Dominey Peter Ford, Inui Toshio, Hoen Michel
INSERM U846 Stem Cell and Brain Research Institute, 18 ave. Doyen Lepine, 69675 Bron Cedex, France.
Brain Lang. 2009 May-Jun;109(2-3):80-92. doi: 10.1016/j.bandl.2008.08.002. Epub 2008 Oct 5.
A central issue in cognitive neuroscience today concerns how distributed neural networks in the brain that are used in language learning and processing can be involved in non-linguistic cognitive sequence learning. This issue is informed by a wealth of functional neurophysiology studies of sentence comprehension, along with a number of recent studies that examined the brain processes involved in learning non-linguistic sequences, or artificial grammar learning (AGL). The current research attempts to reconcile these data with several current neurophysiologically based models of sentence processing, through the specification of a neural network model whose architecture is constrained by the known cortico-striato-thalamo-cortical (CSTC) neuroanatomy of the human language system. The challenge is to develop simulation models that take into account constraints both from neuranatomical connectivity, and from functional imaging data, and that can actually learn and perform the same kind of language and artificial syntax tasks. In our proposed model, structural cues encoded in a recurrent cortical network in BA47 activate a CSTC circuit to modulate the flow of lexical semantic information from BA45 to an integrated representation of meaning at the sentence level in BA44/6. During language acquisition, corticostriatal plasticity is employed to allow closed class structure to drive thematic role assignment. From the AGL perspective, repetitive internal structure in the AGL strings is encoded in BA47, and activates the CSTC circuit to predict the next element in the sequence. Simulation results from Caplan's [Caplan, D., Baker, C., & Dehaut, F. (1985). Syntactic determinants of sentence comprehension in aphasia. Cognition, 21, 117-175] test of syntactic comprehension, and from Gomez and Schvaneveldts' [Gomez, R. L., & Schvaneveldt, R. W. (1994). What is learned from artificial grammars?. Transfer tests of simple association. Journal of Experimental Psychology: Learning, Memory and Cognition, 20, 396-410] artificial grammar learning experiments are presented. These results are discussed in the context of a brain architecture for learning grammatical structure for multiple natural languages, and non-linguistic sequences.

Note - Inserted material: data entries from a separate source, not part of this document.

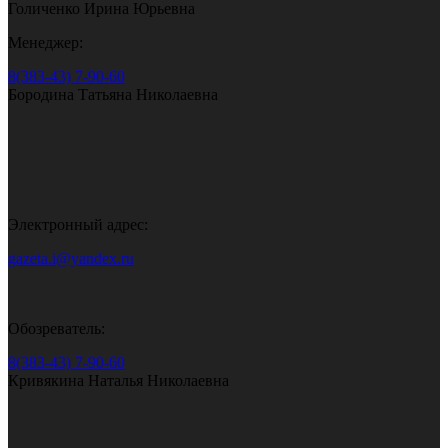
Голиченко Ирина Юрьевна
Менеджер:
8(383-43) 7-90-60
Бородина Татьяна Николаевна
Электронный адрес:
gazeta.i@yandex.ru
Обозреватель:
8(383-43) 7-90-60
Кривякина Наталья Николаевна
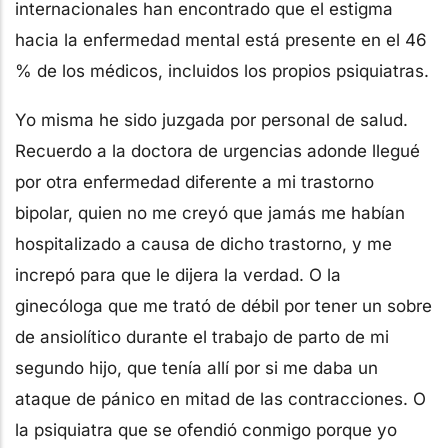
internacionales han encontrado que el estigma
hacia la enfermedad mental está presente en el 46
% de los médicos, incluidos los propios psiquiatras.
Yo misma he sido juzgada por personal de salud.
Recuerdo a la doctora de urgencias adonde llegué
por otra enfermedad diferente a mi trastorno
bipolar, quien no me creyó que jamás me habían
hospitalizado a causa de dicho trastorno, y me
increpó para que le dijera la verdad. O la
ginecóloga que me trató de débil por tener un sobre
de ansiolítico durante el trabajo de parto de mi
segundo hijo, que tenía allí por si me daba un
ataque de pánico en mitad de las contracciones. O
la psiquiatra que se ofendió conmigo porque yo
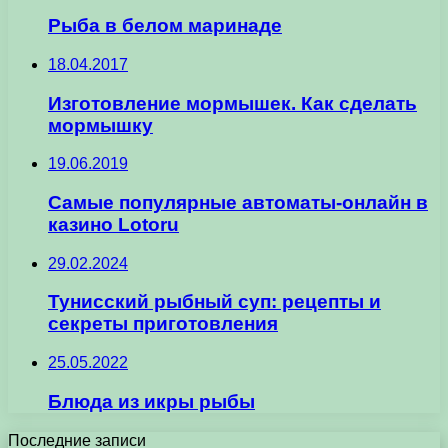
Рыба в белом маринаде
18.04.2017
Изготовление мормышек. Как сделать
мормышку
19.06.2019
Самые популярные автоматы-онлайн в
казино Lotoru
29.02.2024
Тунисский рыбный суп: рецепты и
секреты приготовления
25.05.2022
Блюда из икры рыбы
Последние записи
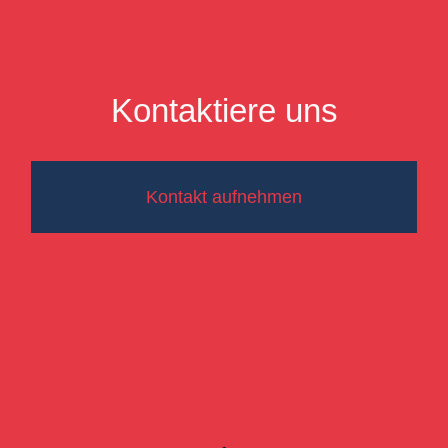
Kontaktiere uns
Kontakt aufnehmen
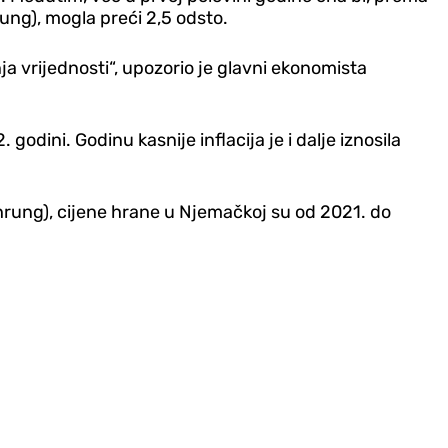
ung), mogla preći 2,5 odsto.
ja vrijednosti“, upozorio je glavni ekonomista
godini. Godinu kasnije inflacija je i dalje iznosila
ung), cijene hrane u Njemačkoj su od 2021. do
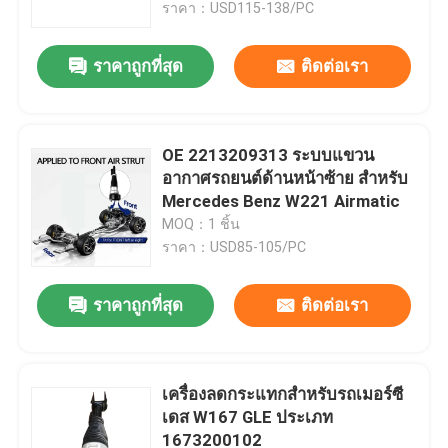
ราคา：USD115-138/PC
ราคาถูกที่สุด
ติดต่อเรา
OE 2213209313 ระบบแขวน
อากาศรถยนต์ด้านหน้าซ้าย สําหรับ
Mercedes Benz W221 Airmatic
MOQ：1 ชิ้น
ราคา：USD85-105/PC
ราคาถูกที่สุด
ติดต่อเรา
บ้าน
สินค้า
เครื่องลดกระแทกสําหรับรถเมอร์ซี
เดส W167 GLE ประเภท
1673200102
วิดีโอ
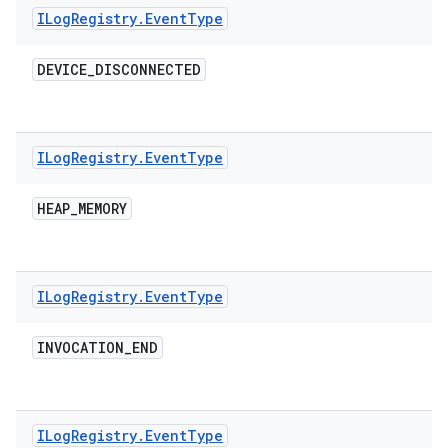
ILog
Registry
.
Event
Type
DEVICE
_
DISCONNECTED
ILog
Registry
.
Event
Type
HEAP
_
MEMORY
ILog
Registry
.
Event
Type
INVOCATION
_
END
ILog
Registry
.
Event
Type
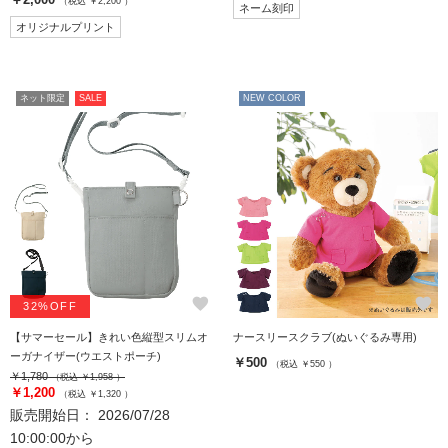
（税込 ￥2,200 ）
ネーム刻印
オリジナルプリント
ネット限定
SALE
NEW COLOR
favorite
favorite
32%OFF
【サマーセール】きれい色縦型スリムオ
ナースリースクラブ(ぬいぐるみ専用)
ーガナイザー(ウエストポーチ)
￥500
（税込 ￥550 ）
￥1,780
（税込 ￥1,958 ）
￥1,200
（税込 ￥1,320 ）
販売開始日： 2026/07/28
10:00:00から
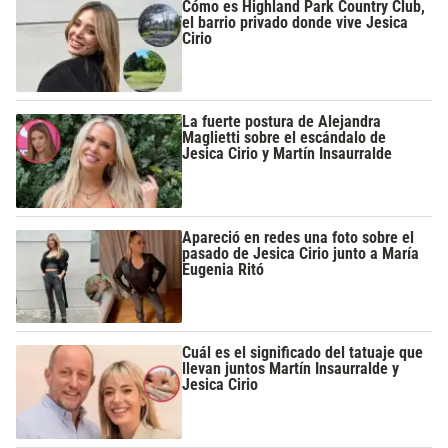
Cómo es Highland Park Country Club,
el barrio privado donde vive Jesica
Cirio
La fuerte postura de Alejandra
Maglietti sobre el escándalo de
Jesica Cirio y Martín Insaurralde
Apareció en redes una foto sobre el
pasado de Jesica Cirio junto a María
Eugenia Ritó
Cuál es el significado del tatuaje que
llevan juntos Martín Insaurralde y
Jesica Cirio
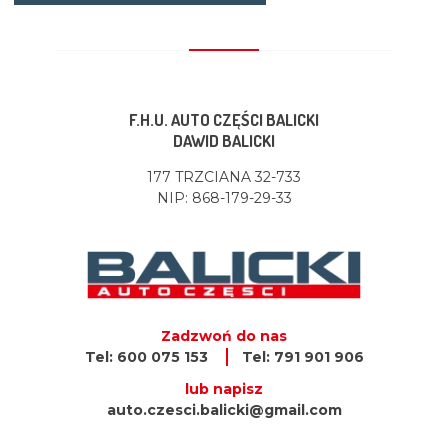
F.H.U. AUTO CZĘŚCI BALICKI
DAWID BALICKI
177 TRZCIANA 32-733
NIP: 868-179-29-33
Zadzwoń do nas
Tel: 600 075 153
Tel: 791 901 906
lub napisz
auto.czesci.balicki@gmail.com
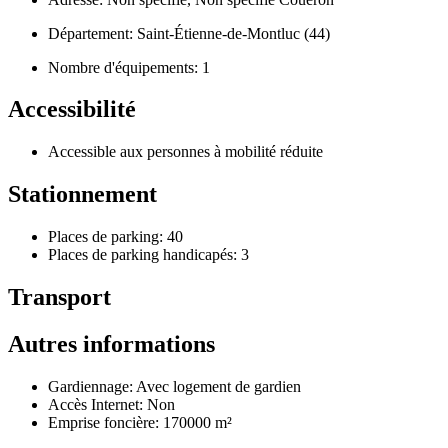
Département: Saint-Étienne-de-Montluc (44)
Nombre d'équipements: 1
Accessibilité
Accessible aux personnes à mobilité réduite
Stationnement
Places de parking: 40
Places de parking handicapés: 3
Transport
Autres informations
Gardiennage: Avec logement de gardien
Accès Internet: Non
Emprise foncière: 170000 m²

当今认知神经科学的一个核心问题是,大脑中用于语言学习和处理的分布式神经网络如何参与非语言认知序列学习。大量关于句子理解的功能性神经生理学研究,以及一些最近研究非语言序列学习或人工语法学习(AGL)所涉及的大脑过程的研究,为这个问题提供了依据。当前的研究试图通过指定一个神经网络模型,将这些数据与当前几个基于神经生理学的句子处理模型相协调,该模型的架构受人类语言系统已知的皮质-纹状体-丘脑-皮质(CSTC)神经解剖学的约束。挑战在于开发模拟模型,既要考虑神经解剖学连接的限制,也要考虑功能成像数据的限制,并且能够实际学习和执行相同类型的语言和人工句法任务。在我们提出的模型中,BA47中循环皮质网络编码的结构线索激活一个CSTC回路,以调节从BA45到BA44/6中句子层面意义的综合表征的词汇语义信息流。在语言习得过程中,皮质纹状体可塑性被用来允许封闭类结构驱动主题角色分配。从AGL的角度来看,AGL字符串中的重复内部结构在BA47中编码,并激活CSTC回路以预测序列中的下一个元素。展示了来自卡普兰[卡普兰,D.,贝克,C.,& 德豪特,F.(1985年)。失语症患者句子理解的句法决定因素。认知,21,117 - 175]句法理解测试,以及戈麦斯和施瓦内费尔德茨[戈麦斯,R. L.,& 施瓦内费尔德茨,R. W.(1994年)。从人工语法中学到了什么?简单联想的迁移测试。实验心理学杂志:学习、记忆与认知,20,396 - 410]人工语法学习实验的模拟结果。这些结果在一个用于学习多种自然语言语法结构和非语言序列的大脑架构背景下进行了讨论。